William Edward Webb
British 1862 – 1903
William Webb was born in Manchester in 1862 and was almost entirely a marine artist, a painter in oils of coastal scenes. He was a prolific painter, influenced, like so many aspiring artists of the era, by the great master J M W Turner. Although his work cannot be compared in the same breath with the genius of Turner, Webb developed a style so totally distinctive that he could not be likened to a mere copyist. Many of his pictures show scenes in the Isle of Man, but he also travelled quite widely afield in the British Isles, including Fleetwood in his home county of Lancashire, Guernsey, Whitby, Falmouth, Cornwall, Norfolk, Northumberland and Cardiff.
William Webb sought to break away from the formalised tradition of the 19th century painting, producing atmospheric scenes, by adopting a rather loose technique with soft warm colours and the skilful use of light and shade. A style that was a little ‘avant-garde’ and William Webb struggled during his short life to get the recognition, he so rightly deserved.
Peel Harbour, Isle of Man was exhibited in the special exhibition of his paintings, held in 1974 at The Old Customs House and Old Solent House in Lymington, under the title A Merchant Vessel alongside a Quay, it was described as ‘a fine painting in which William Webb had achieved a nice balance between the merchant ship in the centre, the figures and buildings on the right, and the vessels in the mid-distance. Once again the distinctive style and sense of perspective have enabled him to produce an exceptionally attractive picture’.
Although William Webb exhibited numerous paintings in his native Manchester, and also at the Royal Academy in London, it was a source of great frustration that he did not enjoy the commercial success, he so rightly deserved – an all too familiar story in the history of art.
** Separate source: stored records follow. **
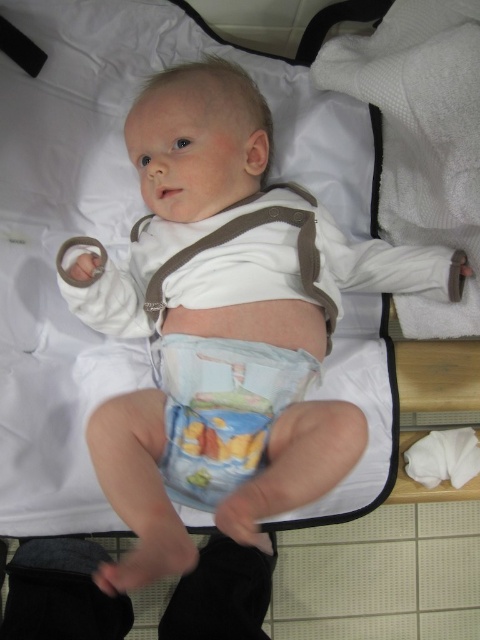 Question: Can you confirm if blue printed fabric diaper at center is positioned to the right of white cotton bib at center?

Choices:
 (A) no
 (B) yes

Answer: (A)

Question: Among these objects, which one is farthest from the camera?

Choices:
 (A) white cotton bib at center
 (B) blue printed fabric diaper at center

Answer: (A)

Question: Which object appears farthest from the camera in this image?

Choices:
 (A) blue printed fabric diaper at center
 (B) white cotton bib at center

Answer: (B)

Question: Which point is closer to the camera?

Choices:
 (A) pyautogui.click(x=235, y=401)
 (B) pyautogui.click(x=240, y=220)

Answer: (A)

Question: Does blue printed fabric diaper at center appear over white cotton bib at center?

Choices:
 (A) yes
 (B) no

Answer: (B)

Question: Is blue printed fabric diaper at center below white cotton bib at center?

Choices:
 (A) no
 (B) yes

Answer: (B)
This combined with the health troubles and an unhappy domestic life contributed to periods of depression and sadly, during one of these dark times, and as a final act of total despair, William Webb died by his own hand, in his studio in Manchester in 1903.
Poignantly, an admirer of his art asked at the time ‘Will fame which was coming tardily and warily, as fame ever comes, hasten now that the genius who courted it, is dead’. A prediction proved correct, as his paintings are now appreciated and collected with enthusiasm both at home and abroad. The special exhibition held in 1974 at The Old Customs House and Old Solent House in Lymington, celebrated the work of this highly gifted and previously under rated artist.